RUU Cipta Kerja telah menggeser paradigma di dalam UUPLH yang memberikan kewenangan yang proporsional antara Pusat, Provinsi, dan Kabupaten/Kota. RUU Cipta Kerja justru “menumpahkan” kewenangan yang besar kepada Pemerintah Pusat.

Selain itu, RUU Cipta Kerja juga memiliki problem administratif karena menempatkan Pemerintah Pusat (di dalam RUU tegas dinyatakan bahwa Pemerintah Pusat adalah Presiden) sebagai pemberi izin. Padahal, berdasarkan kaida hukum administrasi, tidak tepat jika Presiden diberikan kewenangan memberikan izin. Hal ini berbeda dengan ketentuan di dalam UU PPLH yang membagi peran antara menteri, gubernur dan bupati/walikota dalam pemberian izin, sesuai kewenangannya. Sayangnya, RUU tidak mengatur mengenai pendelegasian wewenang dalam perizinan dimaksud. Bukan hanya itu, kewenangan Pemerintah Pusat (Presiden) juga termasuk dalam memberikan sanksi administrasi.

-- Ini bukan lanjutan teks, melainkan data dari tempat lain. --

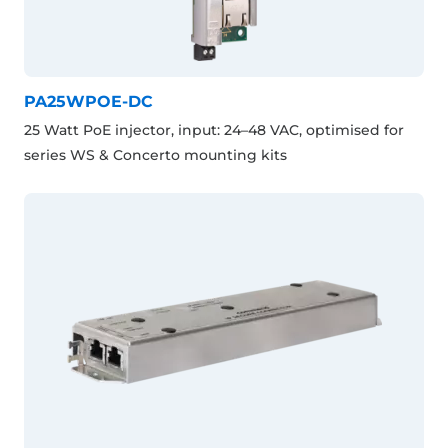
PA25WPOE-DC
25 Watt PoE injector, input: 24–48 VAC, optimised for
series WS & Concerto mounting kits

b. Perlindungan Lingkungan

Pada RUU Cipta Kerja, terdapat perubahan definisi Analisis mengenai dampak lingkungan hidup (AMDAL). RUU Cipta Kerja mendefinsikan AMDAL sebagai kajian mengenai dampak penting pada lingkungan hidup dari suatu usaha dan/atau kegiatan yang direncanakan untuk digunakan sebagai pertimbangan pengambilan keputusan tentang penyelenggaraan usaha dan/atau kegiatan. Hal ini berarti bahwa AMDAL ditempatkan sebagai pertimbangan sehingga sifatnya menjadi fakultatif.

Sedangkan definisi AMDAL pada UUPLH adalah kajian mengenai dampak penting suatu usaha dan/atau kegiatan yang direncanakan pada lingkungan hidup yang diperlukan bagi proses pengambilan keputusan tentang penyelenggaraan usaha dan/atau kegiatan. Hal ini berarti bahwa AMDAL ditempatkan sebagai sesuatu yang diperlukan dalam pemberian izin, sehingga sifat menjadi imperatif.

c. Arah Kebijakan Investor

RUU Cipta Kerja menggunakan logika bahwa dengan masuknya investor, akan membuka lapangan pekerjaan. Sivitas akademika FH UII memandang bahwa masuknya investor ke Indonesia tentu bukan tanpa syarat. Dari perspektif ketenagakerjaan, dua syarat yang biasa diminta investor adalah kenyamanan dan keamanan atas investasi. Hal yang dibutuhkan investor adalah regulasi ketenagakerjaan yang permisif bagi iklim investasi. Sebagai negara berkembang yang basis materialnya adalah industrialisasi, tidak ada pilihan lain kecuali memenuhi tuntutan tersebut.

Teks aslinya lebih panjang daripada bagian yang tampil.